Delirium de Lauren Oliver

Couverture Delirium, tome 1Quatrième de couverture :


Lena vit dans un monde où l’amour est considéré comme le plus grand des maux. Un monde où tous les adultes de 18 ans subissent une opération du cerveau pour en être guéris. A quelques mois de subir à son tour « la Procédure », Lena fait une rencontre inattendue… Peu à peu elle découvre l’amour et comprend, comme sa mère avant elle, qu’il n’y a pas de plus grande liberté que laisser parler ses sentiments. Même si cela implique de quitter ses certitudes…
« Ils prétendent qu’en guérissant de l’amour nous serons heureux et à l’abri du danger éternellement. Je les ai toujours crus. Jusqu’à maintenant. Maintenant, tout a changé. Maintenant, je préférerais être contaminée par l’amour ne serait-ce qu’une seconde plutôt que vivre un siècle étouffée par ce mensonge. »

Ma note :
Ma chronique :

Ma note vous donne tout de suite le ton : 5 bijoux sur 5 pour cette dystopie, j'ai donc passé un excellent moment de lecture ou pour faire un petit clin d'oeil au thème de ce récit, je peux dire que j'ai eu un vrai "coup de coeur".

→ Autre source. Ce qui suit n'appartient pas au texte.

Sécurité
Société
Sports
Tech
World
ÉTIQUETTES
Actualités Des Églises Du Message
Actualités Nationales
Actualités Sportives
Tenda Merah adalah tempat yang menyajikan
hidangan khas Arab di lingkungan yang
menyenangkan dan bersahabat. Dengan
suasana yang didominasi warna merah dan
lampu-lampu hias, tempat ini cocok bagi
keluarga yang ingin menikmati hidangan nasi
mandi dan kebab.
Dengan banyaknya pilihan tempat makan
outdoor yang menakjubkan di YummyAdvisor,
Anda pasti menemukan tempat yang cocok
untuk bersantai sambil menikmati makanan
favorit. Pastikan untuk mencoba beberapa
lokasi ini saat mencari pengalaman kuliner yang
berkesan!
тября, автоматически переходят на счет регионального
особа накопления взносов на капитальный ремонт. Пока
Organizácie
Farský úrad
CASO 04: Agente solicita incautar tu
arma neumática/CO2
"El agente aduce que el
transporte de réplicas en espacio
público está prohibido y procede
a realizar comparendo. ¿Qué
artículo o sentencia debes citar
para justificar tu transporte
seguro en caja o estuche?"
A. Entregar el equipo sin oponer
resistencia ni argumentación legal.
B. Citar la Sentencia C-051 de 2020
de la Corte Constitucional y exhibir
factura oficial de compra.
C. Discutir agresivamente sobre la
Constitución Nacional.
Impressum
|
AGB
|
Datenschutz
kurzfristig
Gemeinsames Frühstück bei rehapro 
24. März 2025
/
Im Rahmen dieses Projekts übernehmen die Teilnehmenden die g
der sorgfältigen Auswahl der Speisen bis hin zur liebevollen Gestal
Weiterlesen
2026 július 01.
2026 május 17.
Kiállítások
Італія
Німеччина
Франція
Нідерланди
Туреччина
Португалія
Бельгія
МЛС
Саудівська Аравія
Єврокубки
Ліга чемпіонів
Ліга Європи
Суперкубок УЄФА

Il faut dire que les ingrédients nécessaires pour réussir à me faire craquer étaient presque tous réunis... 

Le thème pour commencer: l'amour. Pas celui que l'on connaît aujourd'hui ou encore celui des histoires à l'eau de rose, non, l'amour dangereux, interdit et tabou, l'amour comme symbole de la rébellion, et c'est ça qui me plaît. 
Car en effet, dans le monde où vit Lena, l'héroïne de cette histoire, on considère l'Amor deliria nervosa (comprenez amour) comme une maladie  mortelle se répandant comme un fléau. 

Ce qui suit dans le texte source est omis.